Task brief: Could you say how many lines in the records include "Dawn"? Please give the number by itself.

Materials provided:
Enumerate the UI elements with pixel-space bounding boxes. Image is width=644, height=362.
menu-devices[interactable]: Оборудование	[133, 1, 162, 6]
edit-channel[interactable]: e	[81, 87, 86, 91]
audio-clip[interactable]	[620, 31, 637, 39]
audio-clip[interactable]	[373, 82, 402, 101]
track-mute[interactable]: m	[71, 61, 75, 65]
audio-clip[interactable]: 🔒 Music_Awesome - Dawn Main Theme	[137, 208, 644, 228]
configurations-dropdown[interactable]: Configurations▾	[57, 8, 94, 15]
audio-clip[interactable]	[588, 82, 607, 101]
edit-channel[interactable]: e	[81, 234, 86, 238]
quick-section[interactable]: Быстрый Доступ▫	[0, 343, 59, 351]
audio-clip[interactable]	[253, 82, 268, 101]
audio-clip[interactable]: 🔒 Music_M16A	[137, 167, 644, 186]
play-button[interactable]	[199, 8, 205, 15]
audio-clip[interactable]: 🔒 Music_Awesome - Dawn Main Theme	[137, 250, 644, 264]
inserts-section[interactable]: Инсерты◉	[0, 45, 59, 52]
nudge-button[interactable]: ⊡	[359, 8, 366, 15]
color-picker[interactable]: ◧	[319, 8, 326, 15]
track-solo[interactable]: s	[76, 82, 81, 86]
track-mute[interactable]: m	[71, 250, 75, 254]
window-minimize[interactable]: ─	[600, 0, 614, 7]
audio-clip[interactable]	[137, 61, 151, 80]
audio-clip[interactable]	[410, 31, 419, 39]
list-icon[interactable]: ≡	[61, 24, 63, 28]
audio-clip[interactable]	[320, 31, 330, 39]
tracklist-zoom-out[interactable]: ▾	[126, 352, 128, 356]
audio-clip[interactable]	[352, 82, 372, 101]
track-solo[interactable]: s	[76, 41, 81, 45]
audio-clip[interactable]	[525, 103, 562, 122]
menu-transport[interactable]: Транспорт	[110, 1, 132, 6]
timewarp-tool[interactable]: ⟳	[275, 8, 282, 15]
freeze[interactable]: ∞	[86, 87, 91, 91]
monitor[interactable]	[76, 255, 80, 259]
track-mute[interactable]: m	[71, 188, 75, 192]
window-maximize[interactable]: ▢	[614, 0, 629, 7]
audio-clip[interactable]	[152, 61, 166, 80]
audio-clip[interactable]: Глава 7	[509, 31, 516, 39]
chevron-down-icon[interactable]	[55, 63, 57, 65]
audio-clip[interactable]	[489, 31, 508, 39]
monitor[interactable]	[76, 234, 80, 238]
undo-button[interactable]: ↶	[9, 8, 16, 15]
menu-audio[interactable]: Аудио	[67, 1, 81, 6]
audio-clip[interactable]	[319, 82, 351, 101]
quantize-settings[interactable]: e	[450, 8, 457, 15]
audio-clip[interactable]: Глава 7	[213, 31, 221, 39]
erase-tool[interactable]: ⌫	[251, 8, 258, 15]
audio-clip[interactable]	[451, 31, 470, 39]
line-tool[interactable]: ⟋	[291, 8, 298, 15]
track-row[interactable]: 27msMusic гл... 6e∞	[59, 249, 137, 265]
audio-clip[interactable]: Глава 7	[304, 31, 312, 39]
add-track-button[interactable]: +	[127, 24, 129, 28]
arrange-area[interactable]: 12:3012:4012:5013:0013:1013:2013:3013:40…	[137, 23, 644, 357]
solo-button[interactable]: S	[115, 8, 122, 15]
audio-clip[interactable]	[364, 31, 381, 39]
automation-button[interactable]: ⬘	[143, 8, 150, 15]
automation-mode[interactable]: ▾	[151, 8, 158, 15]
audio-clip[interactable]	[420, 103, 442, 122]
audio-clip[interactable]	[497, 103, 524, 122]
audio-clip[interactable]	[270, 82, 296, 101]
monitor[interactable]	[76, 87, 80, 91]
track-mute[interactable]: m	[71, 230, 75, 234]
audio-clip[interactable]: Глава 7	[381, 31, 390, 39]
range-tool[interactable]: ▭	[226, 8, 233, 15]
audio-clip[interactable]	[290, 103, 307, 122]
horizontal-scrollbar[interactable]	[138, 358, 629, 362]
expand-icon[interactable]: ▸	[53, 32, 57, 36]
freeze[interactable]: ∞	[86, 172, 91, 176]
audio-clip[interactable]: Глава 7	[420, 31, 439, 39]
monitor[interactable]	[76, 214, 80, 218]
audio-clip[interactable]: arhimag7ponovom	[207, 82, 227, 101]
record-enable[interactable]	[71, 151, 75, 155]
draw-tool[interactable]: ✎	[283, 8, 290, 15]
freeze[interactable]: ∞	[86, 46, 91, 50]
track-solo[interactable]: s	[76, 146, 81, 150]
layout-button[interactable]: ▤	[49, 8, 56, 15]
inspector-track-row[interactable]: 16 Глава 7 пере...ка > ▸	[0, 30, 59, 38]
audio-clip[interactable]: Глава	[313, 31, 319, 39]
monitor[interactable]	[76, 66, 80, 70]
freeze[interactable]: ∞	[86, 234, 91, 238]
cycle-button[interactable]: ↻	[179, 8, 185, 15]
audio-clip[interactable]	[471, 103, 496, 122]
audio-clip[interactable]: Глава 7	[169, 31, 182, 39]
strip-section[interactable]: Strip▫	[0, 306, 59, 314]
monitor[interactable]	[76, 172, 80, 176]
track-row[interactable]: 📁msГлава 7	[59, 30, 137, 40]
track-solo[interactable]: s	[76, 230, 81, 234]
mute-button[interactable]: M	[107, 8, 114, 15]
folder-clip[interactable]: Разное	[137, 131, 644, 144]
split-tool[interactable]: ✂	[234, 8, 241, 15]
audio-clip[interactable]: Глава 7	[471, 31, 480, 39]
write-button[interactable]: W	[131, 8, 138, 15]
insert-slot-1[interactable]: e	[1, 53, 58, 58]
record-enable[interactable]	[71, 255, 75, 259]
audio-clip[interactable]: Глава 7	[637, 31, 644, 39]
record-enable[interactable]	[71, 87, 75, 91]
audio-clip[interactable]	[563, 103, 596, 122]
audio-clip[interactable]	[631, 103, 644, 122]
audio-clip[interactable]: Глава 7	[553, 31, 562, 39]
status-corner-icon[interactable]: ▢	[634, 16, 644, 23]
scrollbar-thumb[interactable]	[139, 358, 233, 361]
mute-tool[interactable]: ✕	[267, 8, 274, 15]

--

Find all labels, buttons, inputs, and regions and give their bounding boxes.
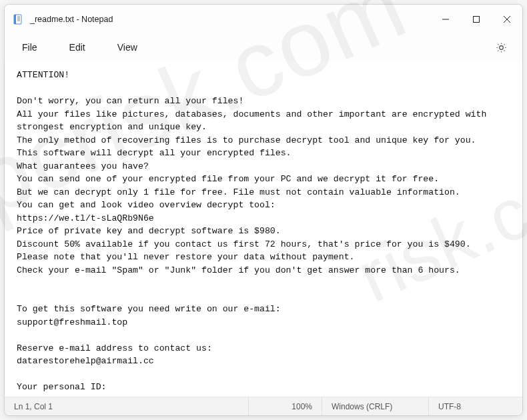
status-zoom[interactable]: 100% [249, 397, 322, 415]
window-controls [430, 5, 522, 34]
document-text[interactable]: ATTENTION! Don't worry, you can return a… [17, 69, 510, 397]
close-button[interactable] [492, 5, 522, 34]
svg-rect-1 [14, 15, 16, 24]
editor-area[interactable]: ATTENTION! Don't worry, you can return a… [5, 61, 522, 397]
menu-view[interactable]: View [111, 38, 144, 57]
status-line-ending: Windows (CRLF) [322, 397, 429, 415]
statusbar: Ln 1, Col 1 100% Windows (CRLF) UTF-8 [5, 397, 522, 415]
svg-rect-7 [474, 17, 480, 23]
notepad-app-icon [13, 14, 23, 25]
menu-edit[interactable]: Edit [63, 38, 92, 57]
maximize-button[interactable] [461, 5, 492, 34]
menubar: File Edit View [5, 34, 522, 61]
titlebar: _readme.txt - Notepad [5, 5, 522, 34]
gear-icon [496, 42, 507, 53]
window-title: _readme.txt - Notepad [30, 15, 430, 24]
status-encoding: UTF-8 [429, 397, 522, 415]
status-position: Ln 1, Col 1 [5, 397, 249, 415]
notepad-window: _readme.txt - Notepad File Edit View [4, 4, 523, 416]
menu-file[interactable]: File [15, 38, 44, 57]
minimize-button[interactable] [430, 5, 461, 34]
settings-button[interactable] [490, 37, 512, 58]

Result of this exercise: 2